Friday, March 13, 2015

March 11, 2015 Article

The Old Coot unveils your future.
By Merlin Lessler

This is a heads up for those of you over 50 and heading toward Old-Cootville. People younger than 50 don’t think they’ll ever get there, that their youth is eternal. But you people in your 50”s have come to realize, “Yes, I will get old someday!” Your body has provided enough evidence at the mid-century mark to know it’s true, though you cling to the belief that it is way, way off in the misty future. It is! In years. But, those decades will fly by so fast your head will spin, like mine does every day when a mirror, a limp, or the failure of some body part shows signs of malfunction and slaps me “up-side-the-head” with a, “I told you eons ago that this was comings.”

The funny thing about it is you never fully accept it. If you are a jogger, you switch to speed walking and then just plain walking. Golfers learn to live with scores 5, 10 or 15 strokes higher than when in their prime. You give up showing your children and grandchildren how you can still do a running front flip in the back yard. Handrails start to come into use. You adjust. Sort of, but still think in the back of your mind that it’s a temporary aberration, you’ll soon recover and be your old self, that your trick knee will shape up and you can do some moderate jogging. Then, you cross the street and a car coming fast around the corner gets you scurrying to the curb; you finish your escape with a limp and a new pain that reminds you of the lie you’ve been telling yourself.

Still, you continue to think, this old man thing might be temporary, because the aches and ailments ease up, even disappear, but soon enough, new ones come your way. That sore knee feels OK but now your neck won’t turn to the left. The stiffness lessens and your foot gets floppy, making you stumble every other step. It goes away and a series of leg cramps hit you every time you sit for any length of time. Usually in a public place like a restaurant where you have to jump up to kick it out, much to the chagrin of your dinning partners. It’s a game of Russian roulette. You never know what’s going to come out of the barrel in the old-man-gun.

So you’re 50, and now depressed, because some old coot read your tarot cards. It doesn’t have to be that way. You can look at it as the greatest adventure of your life; on par with climbing Mount Everest. It’s just that the elevation isn’t quite as lofty, just to the top of a set of stairs. You don’t hear me complaining. I look on it as one of those “glass half full” things; it could be a lot worse; my memory could fail and I’d start to repeat myself, or my memory could fail and I’d start to repeat myself.


March 4, 2015 Article

The Old Coot is a matchmaker.
By Merlin Lessler

A lot of single people sign up with E-Harmony-Dot-Com, Matchmakers or some other such organization in search of the perfect mate. They fill out complicated questionnaires, then a computer program produces a list of likely matches: people with similar backgrounds, worldviews and other characteristics that supposedly determine long-term compatibility, but they miss a critical screening tool, the old coot coffee shop test.
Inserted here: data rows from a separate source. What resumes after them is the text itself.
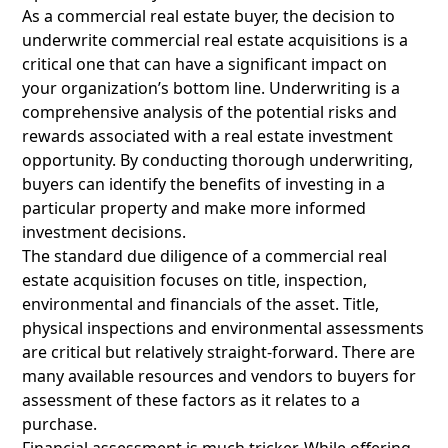
As a commercial real estate buyer, the decision to
underwrite commercial real estate acquisitions is a
critical one that can have a significant impact on
your organization’s bottom line. Underwriting is a
comprehensive analysis of the potential risks and
rewards associated with a real estate investment
opportunity. By conducting thorough underwriting,
buyers can identify the benefits of investing in a
particular property and make more informed
investment decisions.
The standard due diligence of a commercial real
estate acquisition focuses on title, inspection,
environmental and financials of the asset. Title,
physical inspections and environmental assessments
are critical but relatively straight-forward. There are
many available resources and vendors to buyers for
assessment of these factors as it relates to a
purchase.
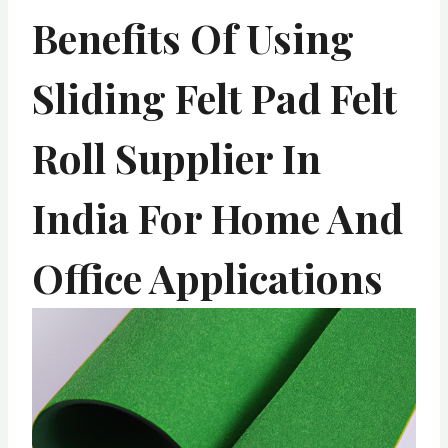
Benefits Of Using
Sliding Felt Pad Felt
Roll Supplier In
India For Home And
Office Applications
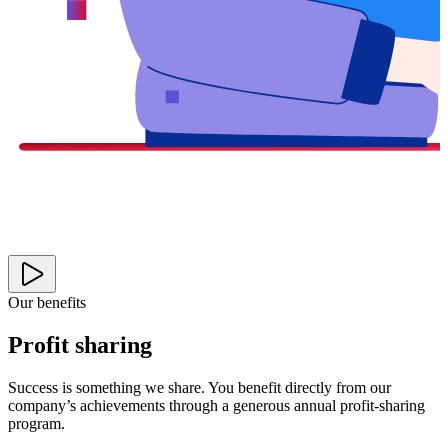
Our benefits
Profit sharing
Success is something we share. You benefit directly from our
company’s achievements through a generous annual profit-sharing
program.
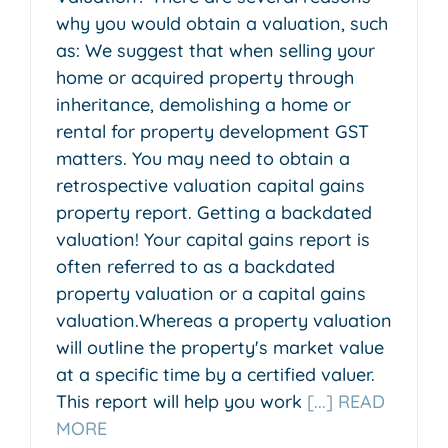
why you would obtain a valuation, such
as: We suggest that when selling your
home or acquired property through
inheritance, demolishing a home or
rental for property development GST
matters. You may need to obtain a
retrospective valuation capital gains
property report. Getting a backdated
valuation! Your capital gains report is
often referred to as a backdated
property valuation or a capital gains
valuation.Whereas a property valuation
will outline the property's market value
at a specific time by a certified valuer.
This report will help you work
[...] READ
MORE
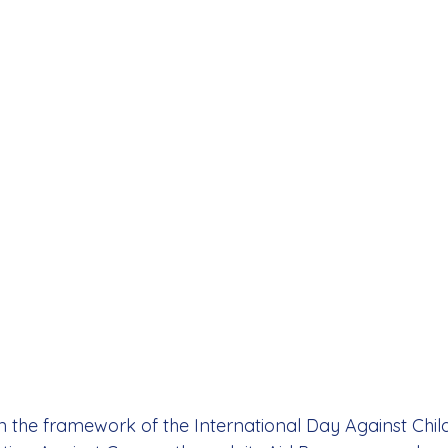
 the framework of the International Day Against Chil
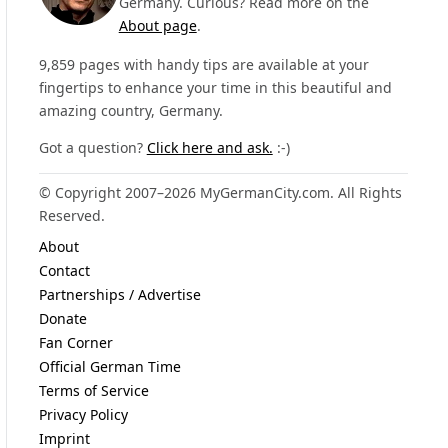
Germany. Curious? Read more on the
About page
.
9,859 pages with handy tips are available at your
fingertips to enhance your time in this beautiful and
amazing country, Germany.
Got a question?
Click here and ask.
:-)
© Copyright 2007–2026 MyGermanCity.com. All Rights
Reserved.
About
Contact
Partnerships / Advertise
Donate
Fan Corner
Official German Time
Terms of Service
Privacy Policy
Imprint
It works like this. You get a candidate’s name from the match making company, then arrange to meet at a coffee shop (Starbucks and Dunkin Donuts are the best for this process, but other places that have lines and require choices will work too). Tell the prospect to wear a red scarf and you’ll do the same. Get there early, hide the scarf and sit in a discrete location where you can watch the line. If the candidate is a type “X”, they will walk to the counter and say something like, “I’ll have a medium coffee, cream, no sugar,” and hand the clerk cash or a credit card and complete the transaction. (If it’s a Starbucks they can’t say medium with cream; they have to say “Grande, with room, and put the cream in themselves at the little table off to the side.)

A type “Y,” on the other hand, will only step up to the counter after the person behind them in line taps them on the shoulder and says, “It’s your turn.” The clerk says, “How may I help you?” Y stares back with a look that makes you think they were asked to name the capital of North Dakota and its population. After an awkward pause, Y responds with, “What’s good?” Now understand, Y has been in line for many, many minutes, gazing at the menu, the racks of donuts and the display case of specialty treats. The server responds with, “Everything! What do you like?” And, starts making suggestions. The banter goes back and forth. Suggestions are discarded, one by one. Eventually, Y changes from a “don’t-know-what-I-want” customer to a fussy customer. “I’ll have a medium coffee, one-half regular and one-half decaf, two and one-half sugars, a shot of espresso, a squirt of whip cream, half & half on the side and make sure you add some ice. Your coffee is always too hot.”

And yet, it’s not over; it’s time to pay, which comes as a shock to Y. He/she (this isn’t a sexist thing; both men and women can be a Y.) starts to fumble, patting pockets or digging deep in a purse, finally locating cash or a credit card to present to the clerk. Payment is made and then Y says, “Oh! I need a bagel; what kind do you have?”  The whole process starts all over again. The people in line behind Y look at each other and roll their eyes.


Now, it’s time for you to decide whether to put on the red scarf, or not. No matter how it comes out, at least you’ve had an interesting people-watching experience. Us old coots do it all the time. We’re not looking for a mate; we just love watching the show.